Timo Werner: German Expert On Stuttgart Starlet Arsenal Should Sign
Man United need to make some changes and fast so we found German football expert George Stoneman running the rule over Stuttgart's Timo Werner, the 17-year-old second-striker making waves in the Bundesliga, and the man we think Moyes need to sign as soon as possible...
Before the weekend commencing on the 9th November 2013, unless you were an avid follower of the German game, Timo Werner probably wasn’t a name you were overly familiar with, but after a man of the match performance versus Freiburg over the aforementioned weekend, Werner’s name was on the lips of Bundesliga fans across the world, but none more so than the Stuttgart fans themselves, who appear to have the next Mario Gomez or Sami Khedira on their hands.
Starting football aged four, after his parents signed him up for the lowest youth level of local side TSV Steinhaldenfeld, if you fast forward 13 years and the local lad in Stuttgart is putting his stamp of first team proceedings in one of Europe’s top leagues.
Whilst it would be easy to think that nothing of much note could happen for a player who only finishes his A-levels next Spring, Werner has had a huge impact for both club and country through the various youth teams and set-ups, and looks more than likely to continue having such impact for both.
Initially seen as an integral part of the Swabian’s second string this season, it wasn’t until his impressive pre-season lead to former coach Bruno Labbadia promoting him to the first team and giving him his debut in the Europa League qualification game versus Botev Plovdiv on August 1st, aged just 17 years, four months and 25 days, thus making him the youngest ever Bundesliga player of Stuttgart, taking the record off Gerhard Poschner.
But what was it that Werner produced in the youth teams that led to Labbadia throwing him in at the deep end with no worries about how he may perform under the new physicality and strains of the more advanced leagues? Well, it was because Werner had far outgrown the youth team and was as good as, if not better than, what Stuttgart already had on that left side of midfield.

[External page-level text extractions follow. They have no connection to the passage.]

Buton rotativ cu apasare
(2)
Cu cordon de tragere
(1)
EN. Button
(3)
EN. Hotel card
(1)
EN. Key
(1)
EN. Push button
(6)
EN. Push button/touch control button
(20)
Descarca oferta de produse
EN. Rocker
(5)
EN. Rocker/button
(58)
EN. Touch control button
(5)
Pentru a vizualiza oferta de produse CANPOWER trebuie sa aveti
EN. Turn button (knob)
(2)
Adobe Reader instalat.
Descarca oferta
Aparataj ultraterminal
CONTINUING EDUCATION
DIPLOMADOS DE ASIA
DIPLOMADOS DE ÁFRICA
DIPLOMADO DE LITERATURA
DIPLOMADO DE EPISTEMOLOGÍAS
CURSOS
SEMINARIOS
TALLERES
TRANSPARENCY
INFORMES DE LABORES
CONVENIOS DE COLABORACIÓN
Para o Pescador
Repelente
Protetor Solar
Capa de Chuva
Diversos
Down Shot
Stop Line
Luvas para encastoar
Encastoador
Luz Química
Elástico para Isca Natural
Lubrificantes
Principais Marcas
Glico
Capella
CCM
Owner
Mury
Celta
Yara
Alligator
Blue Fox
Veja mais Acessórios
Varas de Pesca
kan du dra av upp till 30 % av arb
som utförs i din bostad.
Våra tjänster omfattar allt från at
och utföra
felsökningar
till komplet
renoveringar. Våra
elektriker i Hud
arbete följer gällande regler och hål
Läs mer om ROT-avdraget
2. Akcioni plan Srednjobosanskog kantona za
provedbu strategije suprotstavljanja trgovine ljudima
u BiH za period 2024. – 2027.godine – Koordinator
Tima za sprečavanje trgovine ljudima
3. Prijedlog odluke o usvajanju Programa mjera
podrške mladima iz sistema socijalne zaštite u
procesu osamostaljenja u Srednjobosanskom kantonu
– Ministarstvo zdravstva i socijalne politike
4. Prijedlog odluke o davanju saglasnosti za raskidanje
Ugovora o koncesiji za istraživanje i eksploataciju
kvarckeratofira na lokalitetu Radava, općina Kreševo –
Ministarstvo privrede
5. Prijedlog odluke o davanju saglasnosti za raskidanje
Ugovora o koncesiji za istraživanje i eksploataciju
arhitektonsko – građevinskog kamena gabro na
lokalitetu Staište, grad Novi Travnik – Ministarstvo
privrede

On his debut for the German u-15 side, aged 14, where they beat Poland 5-1, Werner scored a hat-trick and fast forward 18 months, he was being called up to the u-17 side for the European Championships, where they came second to the Netherlands, and in the same season, scored 24 times for Stuttgart’s u-17 side, helping them reach the Bundesliga final, where they lost rather surprisingly to Hertha BSC, despite having being heavily backed as favourites due to Werner’s presence in the side.
Werner admits it was difficult to take, but it was also something he learnt a great deal from, “After that I did not want to have anything to do with football for two weeks straight.

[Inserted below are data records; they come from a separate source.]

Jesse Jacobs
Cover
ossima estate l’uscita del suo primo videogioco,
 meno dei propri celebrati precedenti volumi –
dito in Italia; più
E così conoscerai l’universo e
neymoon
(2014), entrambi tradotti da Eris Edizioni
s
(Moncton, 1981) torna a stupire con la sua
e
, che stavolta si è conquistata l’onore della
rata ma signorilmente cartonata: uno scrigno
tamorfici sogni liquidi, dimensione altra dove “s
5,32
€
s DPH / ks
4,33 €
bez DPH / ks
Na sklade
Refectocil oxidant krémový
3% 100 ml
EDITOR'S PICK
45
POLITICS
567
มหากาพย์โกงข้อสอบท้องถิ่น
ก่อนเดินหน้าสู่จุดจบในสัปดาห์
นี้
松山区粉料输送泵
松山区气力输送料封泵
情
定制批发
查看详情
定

I was fed up with the sport. But as the new season started, everything was forgotten.”
The following season, his progress continued to move forward in the A-Jugend Bundesliga, where he scored another 24 goals and added 6 assists to his tally, all within 23 games, with the form being something he carried over to the national set up too, where 18 goals and three assists followed in just 17 games.

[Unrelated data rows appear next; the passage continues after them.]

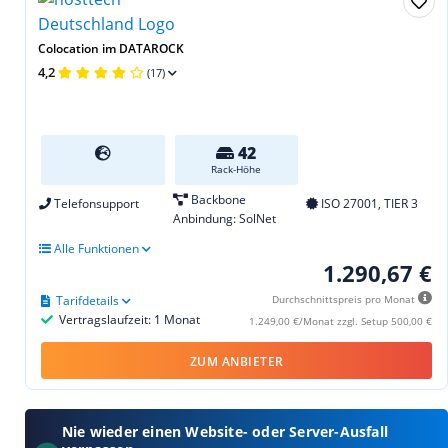
Colocation im DATAROCK
4,2
(17)
42
Rack-Höhe
Backbone
Telefonsupport
ISO 27001, TIER 3
Anbindung: SolNet
Alle Funktionen
1.290,67 €
Tarifdetails
Durchschnittspreis pro Monat
Vertragslaufzeit: 1 Monat
1.249,00 €/Monat zzgl. Setup 500,00 €
ZUM ANBIETER
Nie wieder einen Website- oder Server-Ausfall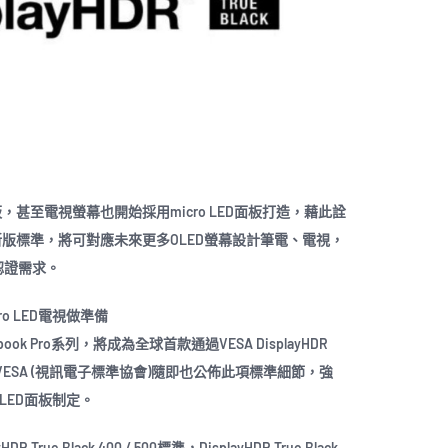
，甚至電視螢幕也開始採用micro LED面板打造，藉此詮
新版標準，將可對應未來更多OLED螢幕設計筆電、電視，
果認證需求。
o LED電視做準備
 Pro系列，將成為全球首款通過VESA DisplayHDR
筆電後，VESA (視訊電子標準協會)隨即也公佈此項標準細節，強
 LED面板制定。
rue Black 400 / 500標準，DisplayHDR True Black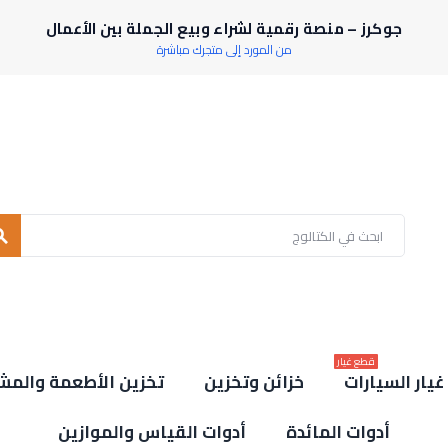
جوكرز – منصة رقمية لشراء وبيع الجملة بين الأعمال
من المورد إلى متجرك مباشرة
rch
قطع غيار
يار السيارات
خزائن وتخزين
تخزين الأطعمة والمش
أدوات المائدة
أدوات القياس والموازين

And in Germany this type of form doesn’t go unnoticed. Werner won the Fritz Walter Medal at the end of the campaign, meaning he was seen as the best German youth player in his age group. It is the highest youth football accolade in Germany and a prize won by a member of VfB Stuttgart’s youth sides most years, a testament to their production line of talent and coaching at youth level.
This all led to his inclusion in Vfb’s pre-season squad, where he was starting to experience the perks of being a first-team member, such as not having to clean his own boots after games and training. And despite still being eligible for another season in the A-Jugend BuLi, Labbadia felt he was ready for the step up, mainly due to the pure ability he possesses.
And like most players his age, he is still trying to get his round how quickly things have progressed for him,
“The first time practicing with the professionals was something completely new for me.
Until that day, I only knew the players from watching them on television but now I sit next to them in the dressing room”
But back to his ability, Werner, despite possessing the traits, is not all about pace, goals and skill, he is much more old fashioned, and less full of flair, than most young wingers are currently. Werner is also powerful, despite only being 17, he is 6ft tall and has a superb physique, his two goals at the weekend highlighting this. His first, the Freiburg defenders couldn’t stop him once he started running, twisting and turning, and his second where he bullied the defender off the ball before finishing with aplomb, when lesser players would have played the simple pass sideways.
He has a thunderbolt of a shot when needed and his pace and lethal nature in front of goal from that left hand side is why new Stuttgart Thomas Schneider coach has stuck with Werner, once Labbadia departed. It’s a great signal of faith from his new manager, when it would have been very easy for him to put him back in the second string and nurture his talent at a slower pace, but when a player like Werner has so much talent in abundance, it was only the right thing to do to keep in the first team fold.
The right-footed youngster, somewhat reminiscent to Andrei Arshavin in looks, but that’s not the point, is very much one of Germany’s brightest young talents and we're in no doubt that you will see his talent on the biggest stages in football very soon.